HeadlinesBriefing favicon HeadlinesBriefing.com

OpenAI Uncovers 18-Year-Old libunwind Bug Behind ChatGPT Crashes

OpenAI Blog •
×

OpenAI's ChatGPT data infrastructure relies on Rockset, a cloud-native search system written in C++ for performance. When mysterious crashes began corrupting return addresses and misaligning stack pointers, the team faced an unusual debugging challenge. These weren't typical segfault patterns - crashes occurred after functions returned to invalid addresses, suggesting something deeper than application code.

The investigation started conventionally: examining individual core dumps to trace the corruption back through stack frames. However, Rockset's heavily inlined updateDocument method created an overwhelming search space.

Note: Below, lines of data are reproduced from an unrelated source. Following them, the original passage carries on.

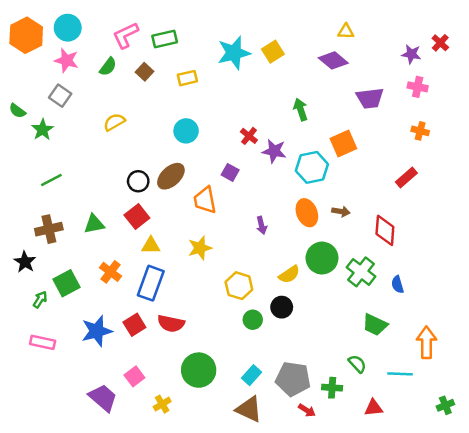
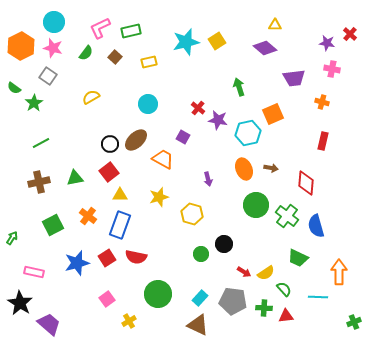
orange hexagon: (26, 35) -> (21, 46), moved
orange cross: (420, 131) -> (322, 102), moved
red rectangle: (406, 177) -> (323, 141), turned -36
orange trapezoid: (205, 200) -> (163, 159), turned 130
black star: (25, 262) -> (20, 303), moved, size x1.4
yellow semicircle: (289, 274) -> (266, 273), moved
blue semicircle: (398, 284) -> (316, 226), size x1.6
yellow hexagon: (239, 286) -> (192, 214), moved
green arrow: (40, 300) -> (12, 238), moved
purple trapezoid: (103, 398) -> (49, 324), moved
red triangle: (374, 408) -> (286, 316), moved
red arrow: (307, 410) -> (244, 272), moved

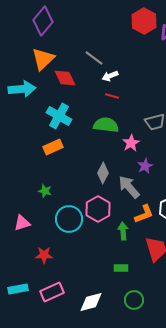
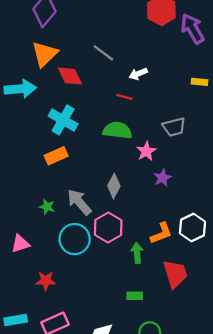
white arrow: (110, 76) -> (138, 74), moved
gray arrow: (129, 187) -> (79, 202), moved

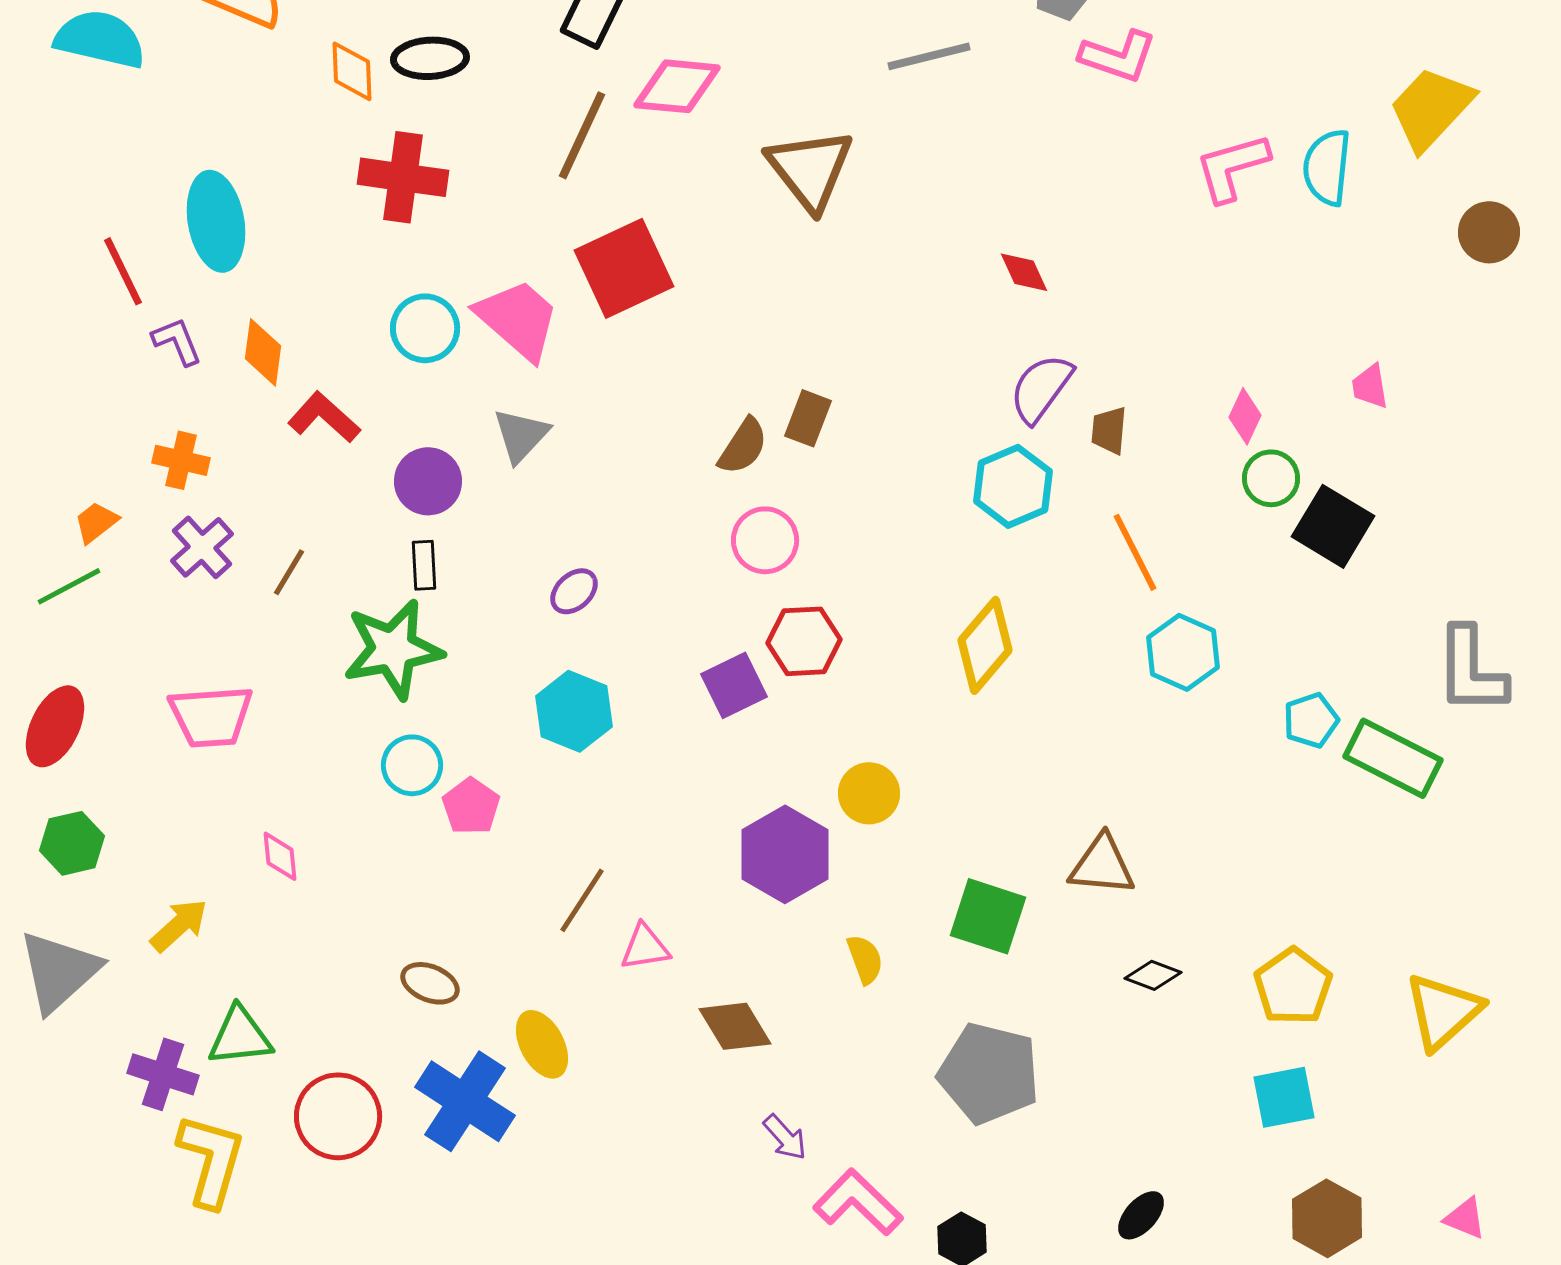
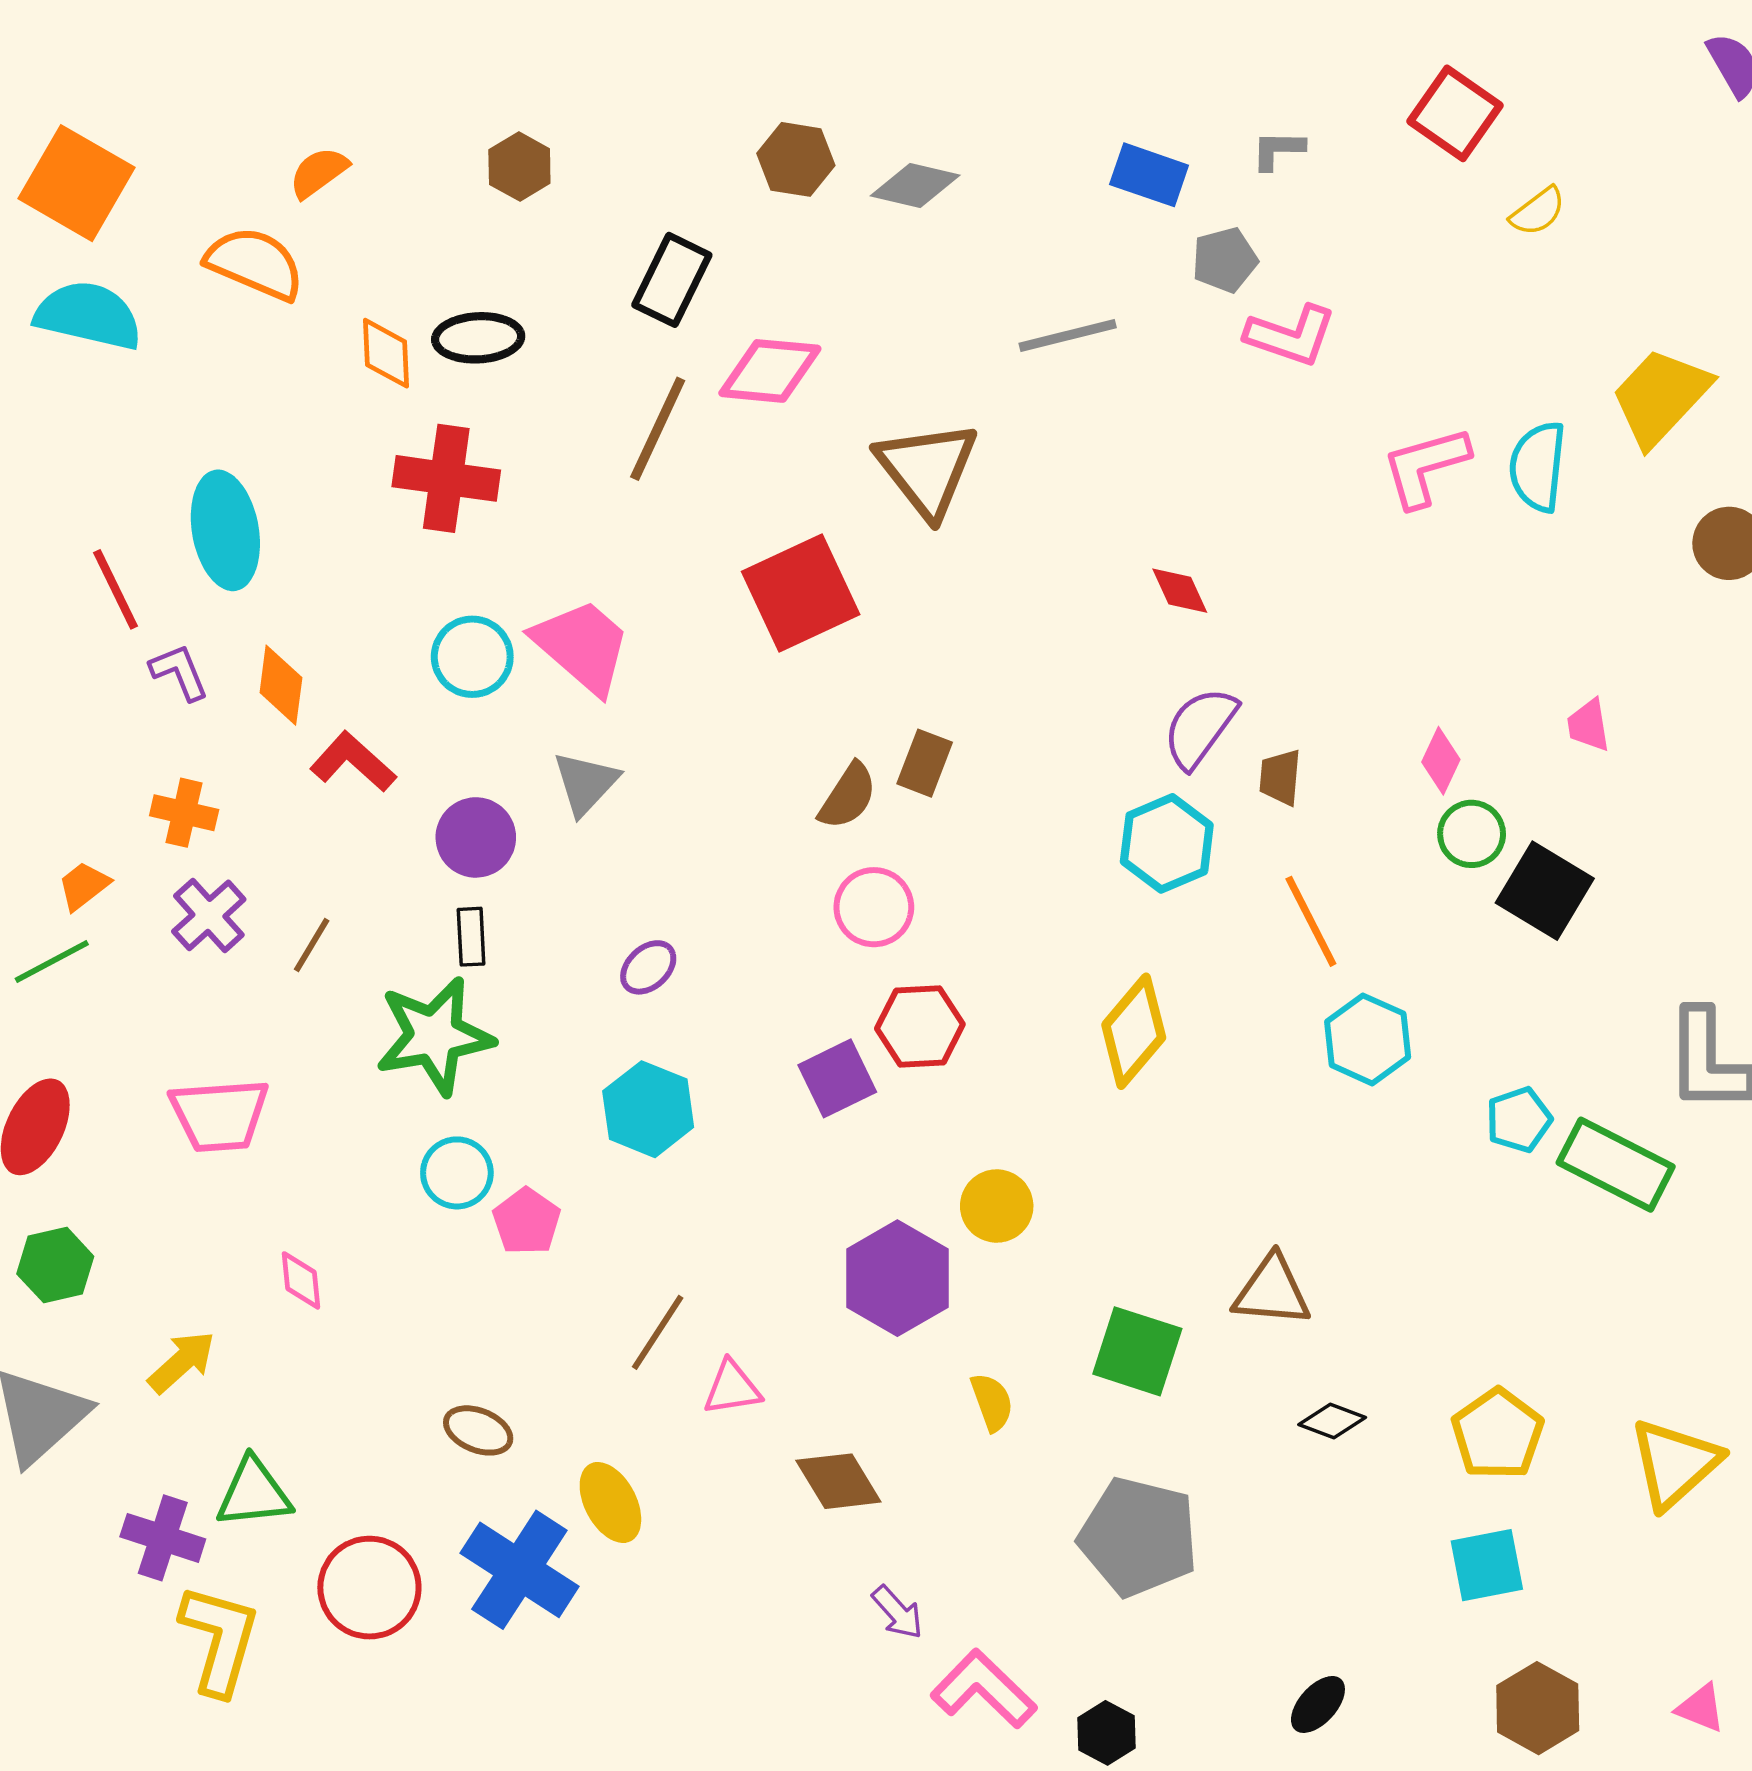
red square: (624, 268) -> (801, 593), moved

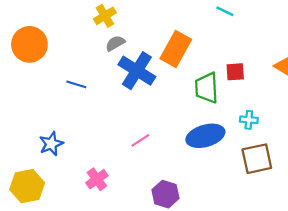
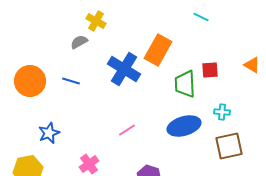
yellow cross: (105, 16) -> (96, 21), turned -30
gray semicircle: (115, 43) -> (79, 42), moved
orange circle: (29, 44) -> (30, 81), moved

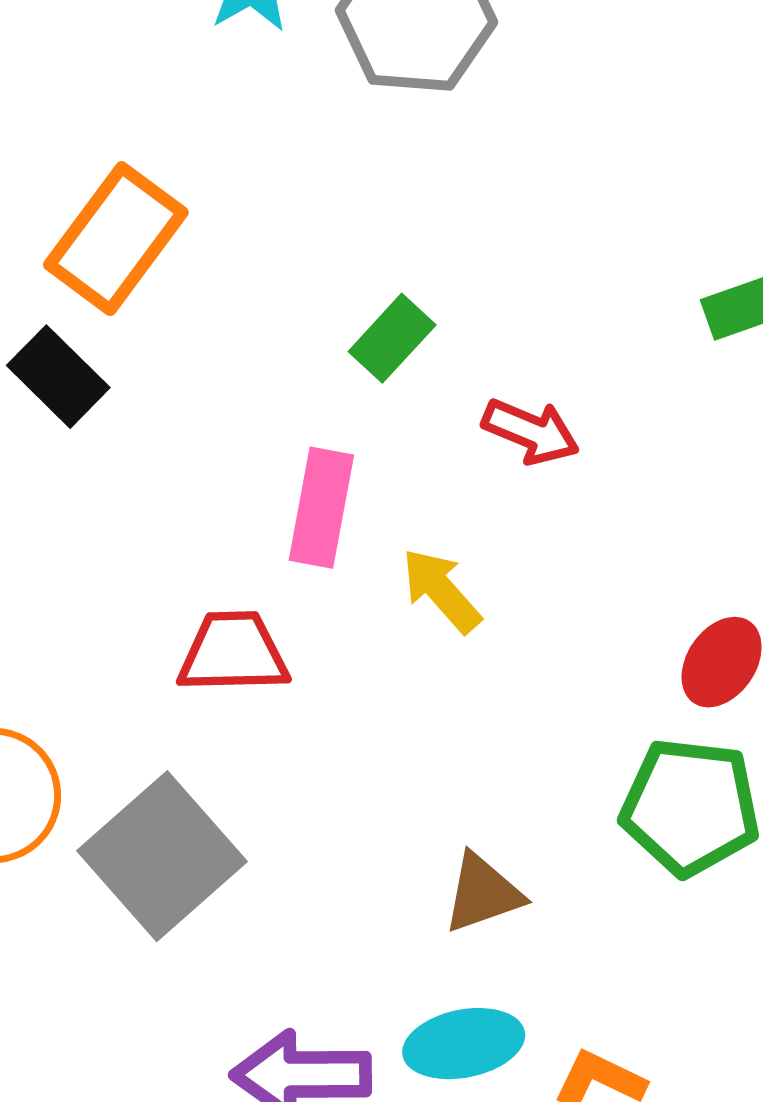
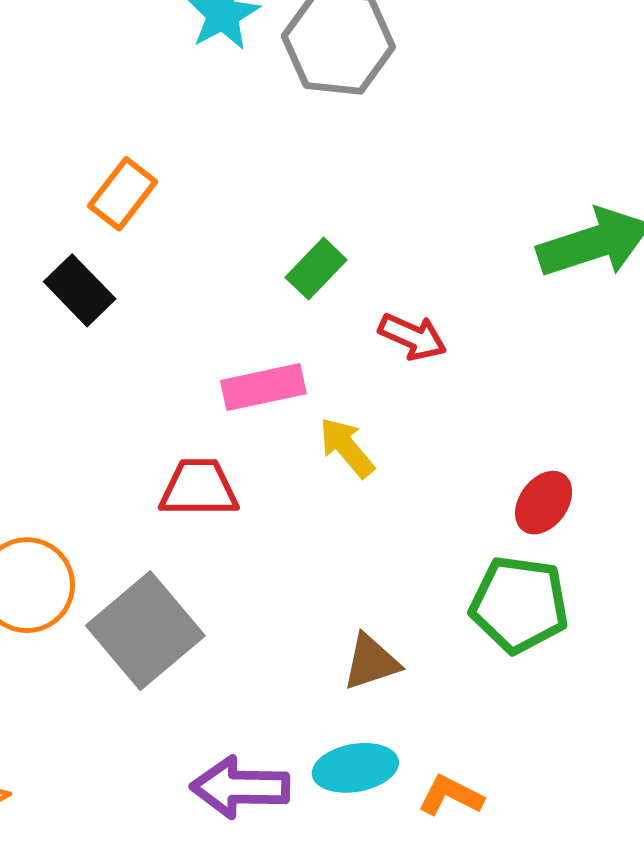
orange rectangle: (116, 239) -> (123, 194), size x0.7
pink rectangle: (321, 508) -> (263, 387), turned 66

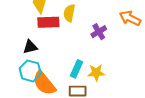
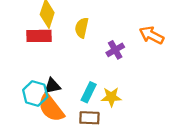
red rectangle: (48, 22) -> (39, 36), moved
black triangle: (30, 47) -> (52, 86), moved

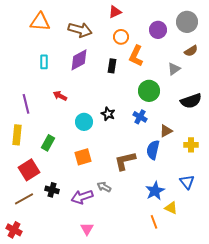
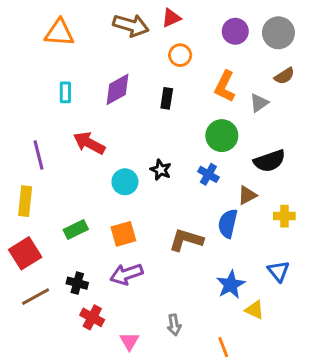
brown arrow: (80, 30) -> (131, 25), moved
purple circle: (158, 30) -> (235, 31), moved
orange L-shape: (136, 56) -> (225, 86), moved
red arrow: (60, 96) -> (89, 143), size x1.5
black semicircle: (191, 101) -> (269, 161), moved
green rectangle: (48, 143) -> (76, 229), moved, turned 35
brown L-shape: (125, 161) -> (186, 240), turned 30
red square: (29, 170) -> (25, 253), moved
gray arrow: (104, 187) -> (174, 325), moved, turned -128
purple arrow: (82, 197) -> (126, 274), moved
orange line: (154, 222) -> (223, 347), moved
red cross: (14, 230) -> (92, 317), moved

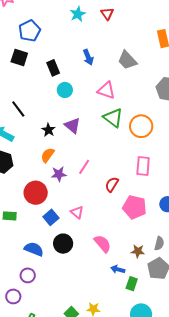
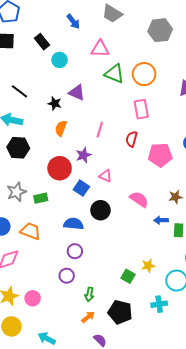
pink rectangle: (143, 166) -> (141, 109), moved
purple star: (59, 174) -> (83, 155), moved

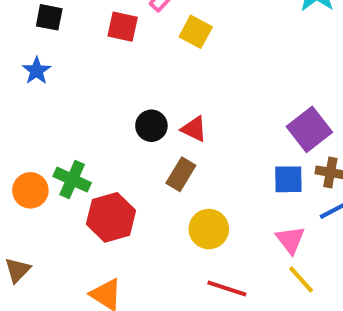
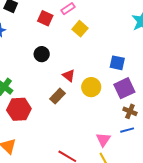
black circle: (151, 126) -> (42, 54), moved
blue square: (288, 179) -> (117, 63), moved
yellow circle: (209, 229) -> (91, 87), moved

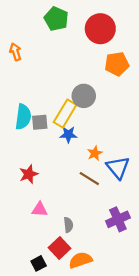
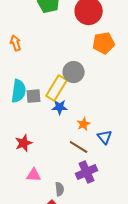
orange arrow: (15, 52) -> (16, 43), moved
blue triangle: (118, 168) -> (105, 137), size x0.7
purple cross: (118, 219) -> (87, 172), moved

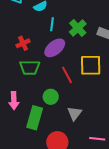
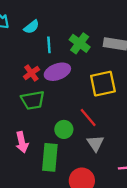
red cross: (23, 43) -> (31, 73), moved
purple ellipse: (55, 48) -> (57, 72), turned 30
red line: (67, 75) -> (88, 118), moved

Application logs proved unreliable since stack traces themselves were corrupted, making classification impossible. Initial assumptions pointed to software issues, dismissing hardware bugs due to multi-region crash patterns.

After deeper analysis revealed small functions causing stack misalignment without any obvious code paths, the team shifted focus. They discovered two separate root causes: silent hardware corruption on an Azure host where CPU calculations failed, and an 18-year-old race condition in GNU libunwind that had gone unnoticed in this widely-used library.

The breakthrough came from treating crashes like epidemiological data rather than isolated incidents. By building comprehensive datasets of failure patterns, OpenAI identified correlations that individual core dump analysis missed. This approach highlights how modern AI infrastructure complexity demands systematic debugging methods beyond traditional techniques.